To further confirm the observation that CSF LR11 is decreased in AD patients, we studied postmortem CSF of autopsy-confirmed patients with moderate AD. The results showed that LR11 levels in postmortem CSF of patients with AD were significantly diminished when compared to normal controls or patients with non-AD dementias (Fig 4A, B, p < 0.05). Again, ApoE did not show any difference in these three groups (Fig 4A, C). These results are comparable to those obtained with lumbar CSF from probable AD patients (Fig 3).

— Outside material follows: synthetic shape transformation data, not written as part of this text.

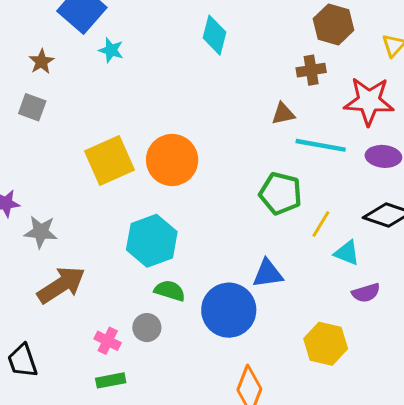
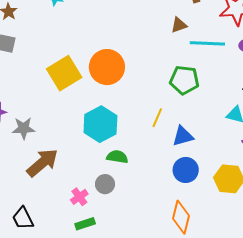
yellow line: (321, 224) -> (157, 118), moved
blue circle: (229, 310) -> (186, 170), moved, size x0.7
pink cross: (108, 341) -> (79, 197), turned 36

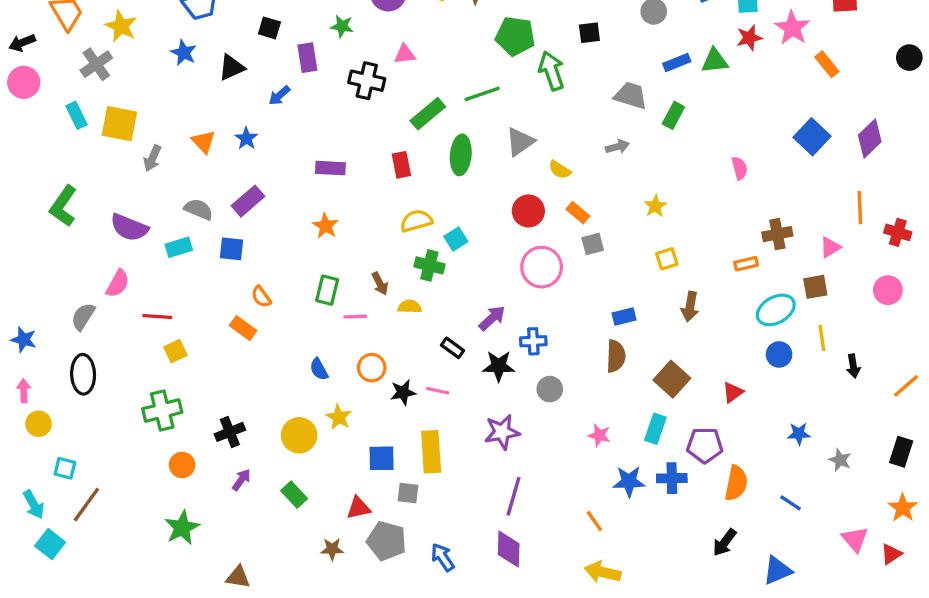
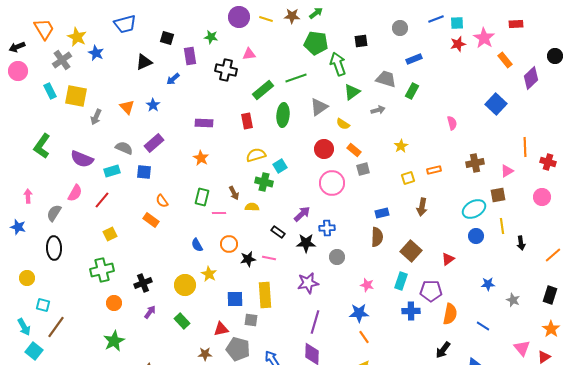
blue star: (184, 53) -> (96, 53), moved
green triangle: (715, 61) -> (352, 92), moved, turned -30
purple diamond: (870, 138) -> (531, 78), moved
orange rectangle: (746, 264) -> (434, 170), moved
red line: (157, 317) -> (102, 200), moved, turned -54
pink arrow: (24, 391) -> (28, 196), moved
blue star: (629, 481) -> (359, 313), moved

Fig. 4. LR11, but not ApoE levels in postmortem CSF of autopsy-confirmed AD patients were significantly decreased.

Fig. 4

Open in a new tab

A. Western blot showed that LR11 was significantly decreased in AD patients compared to healthy controls or non-AD dementias (others), ApoE did not show significant differences. B. Densitometric quantification of LR11 from panel A confirmed a significant difference between AD and Controls or non-AD (*p < 0.05). C. Band density quantification of ApoE from panel A showed that there was no difference in ApoE levels between AD and controls or non-AD dementias (p > 0.05).

DISCUSSION

In this study, we reported that LR11 protein can be detected and measured in CSF and that levels are significantly reduced in CSF of patients with mild to moderate AD compared to age-matched controls. This reduction was confirmed in postmortem CSF autopsy-proven AD cases, but not in non-AD dementias such as LBD, multiple system atrophy (MSA) and VAD. Perhaps not surprisingly for an APP binding protein, LR11 significantly correlated with sAPPα and sAPPβ. Despite being a LDL family member that can bind ApoE, LR11 levels did not correlate with ApoE. These findings are consistent with a primary role for LR11 as a neuronal sorting protein rather than as significant CNS ApoE receptor.

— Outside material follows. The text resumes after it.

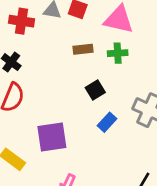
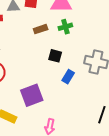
black square: (95, 90) -> (55, 56), turned -32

While the genetic association of LR11 with LOAD remains controversial, LR11 deficits with reductions in LR11 mRNA and protein have been a consistent finding LOAD, but not early onset familial AD cases in which overproduction of Aβ42 was known to be due to presenilin or APP mutations. This suggests that LR11 loss does not occur simply secondary to pathology and might occur at very early disease stages and even prior to diagnosis. Here we found that decreased LR11 in CSF occurred at a relatively early stage (in patients with an average MMSE score of 24), and was further confirmed in autopsy-proven AD with Braak stage III–IV. Since reduced LR11 levels have been observed in a subgroup of individuals with MCI (7), LR11 deficits in CSF might be detectable in MCI or even earlier AD stages in a subset of LOAD at risk patients Combining LR11’s essential function in trafficking APP and regulating Aβ production, these data strongly suggest that CSF LR11s might be a useful biomarker for LOAD.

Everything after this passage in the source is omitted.